**Assigned task**
Please reproduce the records exactly, leaving out any pictures.

=== Dataset entries ===

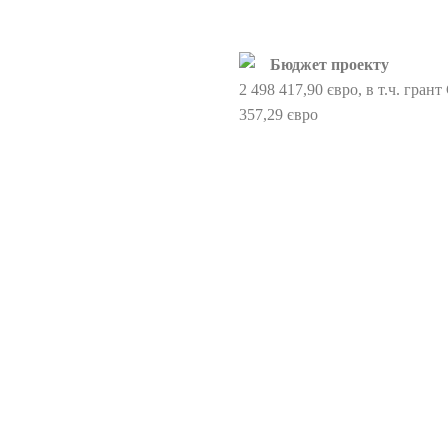
Бюджет проекту
2 498 417,90 євро, в т.ч. гран
357,29 євро
(UA)
“Єврорегіон Карпати Україна
” (UA)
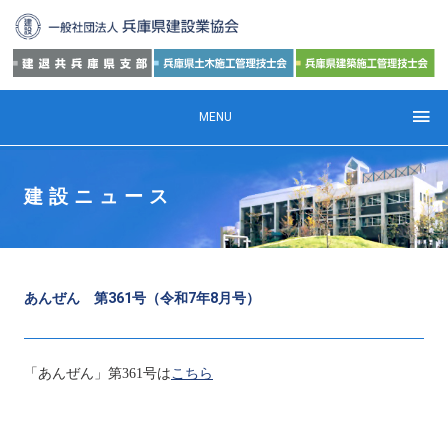
MENU
建設ニュース
あんぜん 第361号（令和7年8月号）
「あんぜん」第
361
号は
こちら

===

**Expected answer**
Бюджет проекту
2 498 417,90 євро, в т.ч. гран
357,29 євро
(UA)
“Єврорегіон Карпати Україна
” (UA)
MENU
建設ニュース
あんぜん 第361号（令和7年8月号）
「あんぜん」第
361
号は
こちら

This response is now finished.